Segment Start: Data for review

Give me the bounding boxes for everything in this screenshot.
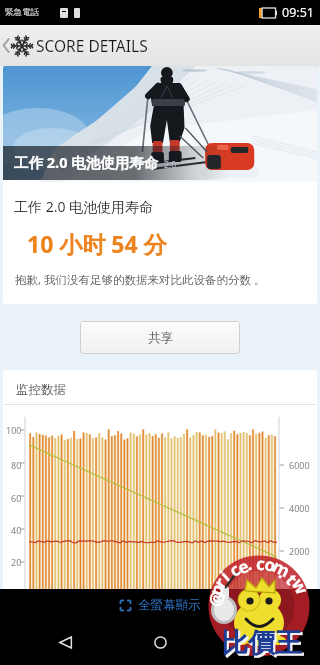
staticText: t <box>281 569 303 590</box>
staticText: 4000 <box>289 502 310 514</box>
button[interactable]: Back <box>35 620 95 665</box>
staticText: 共享 <box>148 330 173 346</box>
staticText: i <box>215 565 235 586</box>
button[interactable]: Home <box>130 620 190 665</box>
staticText: 80 <box>11 459 22 471</box>
staticText: SCORE DETAILS <box>36 35 148 56</box>
staticText: 比價王 <box>221 626 302 660</box>
button[interactable]: 共享 <box>80 321 240 354</box>
staticText: 抱歉, 我们没有足够的数据来对比此设备的分数 。 <box>15 272 266 288</box>
staticText: . <box>274 562 292 583</box>
staticText: 工作 2.0 电池使用寿命 <box>14 197 154 216</box>
staticText: 20 <box>11 556 22 568</box>
staticText: 比價王 <box>223 628 304 662</box>
staticText: 2000 <box>289 545 310 557</box>
staticText: 全螢幕顯示 <box>138 597 201 613</box>
staticText: 09:51 <box>282 4 314 21</box>
staticText: 6000 <box>289 459 310 471</box>
staticText: e <box>234 554 252 579</box>
staticText: @ <box>203 588 229 609</box>
button[interactable]: Recent apps <box>225 620 285 665</box>
staticText: c <box>255 552 266 575</box>
staticText: p <box>204 580 229 599</box>
staticText: . <box>245 552 254 575</box>
staticText: c <box>225 557 244 582</box>
staticText: m <box>269 554 294 582</box>
staticText: r <box>208 572 232 593</box>
staticText: 监控数据 <box>16 382 66 398</box>
staticText: w <box>287 574 314 599</box>
staticText: 2.0 <box>164 159 177 171</box>
staticText: o <box>262 552 279 577</box>
staticText: 緊急電話 <box>5 7 39 18</box>
staticText: 10 小时 54 分 <box>27 228 167 259</box>
staticText: 40 <box>11 524 22 536</box>
button[interactable]: Back <box>0 25 11 66</box>
button[interactable]: 全螢幕顯示 <box>112 593 209 617</box>
staticText: 100 <box>6 424 22 436</box>
staticText: 工作 2.0 电池使用寿命 <box>14 152 159 172</box>
staticText: 60 <box>11 492 22 504</box>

Segment End: Data for review

== Task prompt ==
Where an entry contains an image, skip the image; repeat everything else exactly.

== Output of the task ==
Give me the bounding boxes for everything in this screenshot.
staticText: t <box>281 569 303 590</box>
staticText: 4000 <box>289 502 310 514</box>
button[interactable]: Back <box>35 620 95 665</box>
staticText: 共享 <box>148 330 173 346</box>
staticText: i <box>215 565 235 586</box>
button[interactable]: Home <box>130 620 190 665</box>
staticText: 80 <box>11 459 22 471</box>
staticText: SCORE DETAILS <box>36 35 148 56</box>
staticText: 比價王 <box>221 626 302 660</box>
button[interactable]: 共享 <box>80 321 240 354</box>
staticText: 抱歉, 我们没有足够的数据来对比此设备的分数 。 <box>15 272 266 288</box>
staticText: . <box>274 562 292 583</box>
staticText: 工作 2.0 电池使用寿命 <box>14 197 154 216</box>
staticText: 20 <box>11 556 22 568</box>
staticText: 比價王 <box>223 628 304 662</box>
staticText: 2000 <box>289 545 310 557</box>
staticText: 全螢幕顯示 <box>138 597 201 613</box>
staticText: 09:51 <box>282 4 314 21</box>
staticText: 6000 <box>289 459 310 471</box>
staticText: e <box>234 554 252 579</box>
staticText: @ <box>203 588 229 609</box>
button[interactable]: Recent apps <box>225 620 285 665</box>
staticText: c <box>255 552 266 575</box>
staticText: p <box>204 580 229 599</box>
staticText: . <box>245 552 254 575</box>
staticText: c <box>225 557 244 582</box>
staticText: m <box>269 554 294 582</box>
staticText: r <box>208 572 232 593</box>
staticText: 监控数据 <box>16 382 66 398</box>
staticText: w <box>287 574 314 599</box>
staticText: 2.0 <box>164 159 177 171</box>
staticText: o <box>262 552 279 577</box>
staticText: 緊急電話 <box>5 7 39 18</box>
staticText: 10 小时 54 分 <box>27 228 167 259</box>
staticText: 40 <box>11 524 22 536</box>
button[interactable]: Back <box>0 25 11 66</box>
button[interactable]: 全螢幕顯示 <box>112 593 209 617</box>
staticText: 100 <box>6 424 22 436</box>
staticText: 工作 2.0 电池使用寿命 <box>14 152 159 172</box>
staticText: 60 <box>11 492 22 504</box>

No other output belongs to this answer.